Devin Burghart of the Institute for Research and Education on Human Rights recently reported that a recent regional Tea Party Patriots conference held in Idaho was a far-right stew of

“…racist “birther” attacks on President Obama, discussions of the conspiracy behind the problem facing America (complete with anti-Semitic illustration), Christian nationalism, anti-environmentalism, and serious calls for legislation promoting states’ rights and “nullification.”

While Christian nationalism is often in the mix in such far right settings as this, the presentation on the subject stood out to veteran rightwatcher Burghart.  

[One of the speakers was]…Sandpoint High School senior Brady Smith, who had attended something called “the patriot academy” in Texas.  A lanky redhead in a dark suit.
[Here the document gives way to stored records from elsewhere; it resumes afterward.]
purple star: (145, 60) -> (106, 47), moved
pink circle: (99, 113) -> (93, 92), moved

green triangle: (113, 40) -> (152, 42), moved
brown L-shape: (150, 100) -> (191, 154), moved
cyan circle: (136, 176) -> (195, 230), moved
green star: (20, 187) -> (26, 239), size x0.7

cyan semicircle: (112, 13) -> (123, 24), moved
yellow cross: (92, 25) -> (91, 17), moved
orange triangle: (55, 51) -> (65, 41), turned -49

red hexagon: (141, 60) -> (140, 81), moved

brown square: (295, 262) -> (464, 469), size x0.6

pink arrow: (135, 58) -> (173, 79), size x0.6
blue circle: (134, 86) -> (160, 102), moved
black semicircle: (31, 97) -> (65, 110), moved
Smith read from his notes about how the root cause of the country’s sickness was that we’ve forsaken our Godly heritage as a Christian nation. He listed several problems: the attack on “traditional marriage,” abortion, and our public education system not teaching Christianity, as symptoms of the larger sickness. The cure to all that ails the country, according to Smith, was a return to our Godly heritage. His remarks were warmly received. But to the outside observer, Brady Smith’s youth foretold a tragedy in the making.
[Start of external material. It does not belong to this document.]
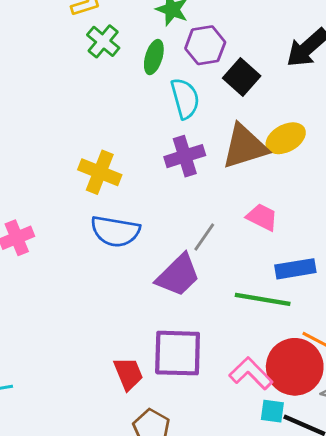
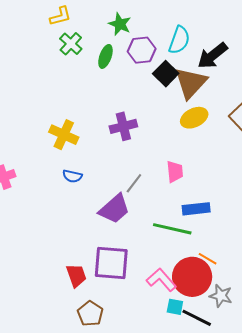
cyan semicircle: (185, 98) -> (179, 40), moved, turned 32
brown triangle: (245, 147) -> (191, 83), moved, turned -33
pink trapezoid: (262, 217) -> (175, 172), turned 55
blue semicircle: (115, 231) -> (72, 176), size x0.6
You may be wondering, as I did, what is the Patriot Academy?  It turns out that it may not only be where Brady Smith got many of his ideas — it provides us with a window on the growing role of conservative Christian homeschooling in Republican electoral politics.  

Patriot Academy is a training and ideological indoctrination program for young prospective conservative political leaders. Held annually at the Texas state capitol in Austin since 2003, the Patriot Academy is a project of Torch of Freedom Foundation, headed by Rick Green a former State Representative (1999-2003) from Dripping Springs, Texas. Green is also an associate of Christian historical revisionist David Barton’s Wall Builders empire. Green travels the U.S. giving Christian nationalist lectures at churches, Christian academies and home schooling conventions. He ran as a the Republican candidate in a close-but- unsuccessful race for the Texas Supreme Court in 2010. (David Barton is the former longtime Vice-Chair of the Texas Republican Party, who has barnstormed the country on behalf of the Republican National Committee in election years.)
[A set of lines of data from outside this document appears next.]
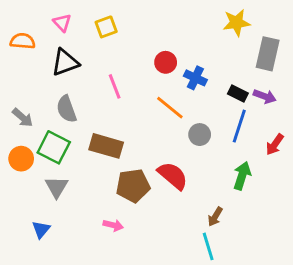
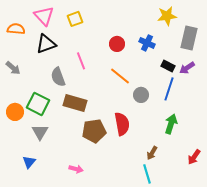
pink triangle: (62, 23) -> (44, 16), size x1.5
blue cross: (195, 78) -> (147, 43), moved
purple arrow: (265, 96) -> (187, 68), turned 126
gray semicircle: (66, 109) -> (58, 77), moved
gray arrow: (23, 118) -> (13, 68), moved
red arrow: (275, 144) -> (194, 157), moved
red semicircle: (173, 176) -> (122, 124), turned 40
pink arrow: (113, 225) -> (76, 169), moved

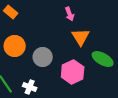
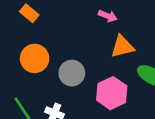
pink arrow: (70, 14) -> (108, 16), turned -48
orange triangle: (81, 37) -> (122, 46), turned 48

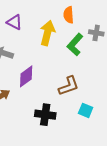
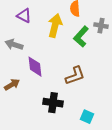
purple diamond: (26, 76) -> (35, 67), turned -60
cyan square: (86, 110) -> (87, 117), moved

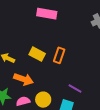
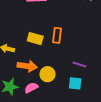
yellow circle: (43, 100) -> (47, 74), moved

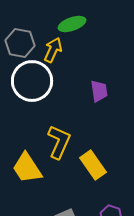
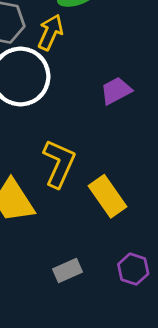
purple trapezoid: (99, 91) -> (116, 91), turned -110

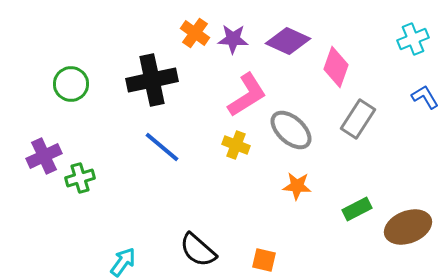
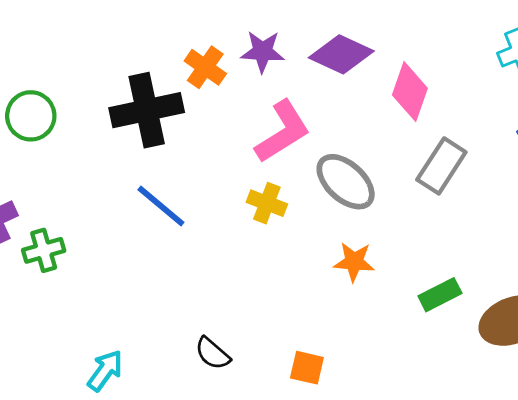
orange cross: (195, 33) -> (205, 67), moved
black semicircle: (198, 250) -> (212, 353), size x0.7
The group’s Facebook page describes the event as “a five-day political training program where students age sixteen to twenty-five learn about America’s system of government from a Biblical worldview.” They claimed that 85 students from 22 states participated in 2010 and that they are hoping for 100 at the next session in August 2011. Many participants have been homeschooled.

Interestingly, the Torch for Freedom Foundation web site, has among its very few links to other groups, one to an apparently forthcoming electorally focused entity called Stand USA.. Also interesting, is that the Patriot Academy’s Facebook site “Likes” only two other sites — Rick Green and American Majority. The latter turns out to be an electoral training organization headed by Ned Ryun, the co-founder of Generation Joshua, the political mobilization arm of the Christian Rightist, Home School Legal Defense Association. He is the son of former Rep. Jim Ryun (R-KS) and is a former writer for president George W. Bush. American Majority, also produces historical material, which while de-emphasizing religious themes, seeks to adjust history to justify their current political views.

History is powerful, which is why the religious and secular right invoke it so often. But progressives have generally not done well in addressing how the religious and secular right manipulates history to craft a contemporary political narrative that places them conveniently as the true interpreters of the will of God and the Founding Fathers. I wrote back in 2007 that

Christian revisionist-influenced political breezes are even blowing in the Democratic Party. Prominent campaign consultants are advising their clients not to use the phrase separation of church and state because it raises “red flags with people of faith” and because the phrase does not appear in the Constitution. This is an excellent example of how successful Christian revisionists have been in their efforts to delegitimize the term as part of their efforts to shape and control public discourse in their direction. This is also symptomatic of the way that our political leaders are so far away from being able to articulate a compelling narrative of the story of religious liberty in America, that some are conceding the ground and listening to campaign consultants who say that it is better to say nothing.

Clearly, we need to do better, much better than this. Meanwhile, homeschoolers steeped in Christian nationalism have been systematically groomed and mobilized to provide fresh blood and perspective in the Republican coalition. And national pols who know better, from John McCain to Newt Gingrich are pandering to Christian Nationalism.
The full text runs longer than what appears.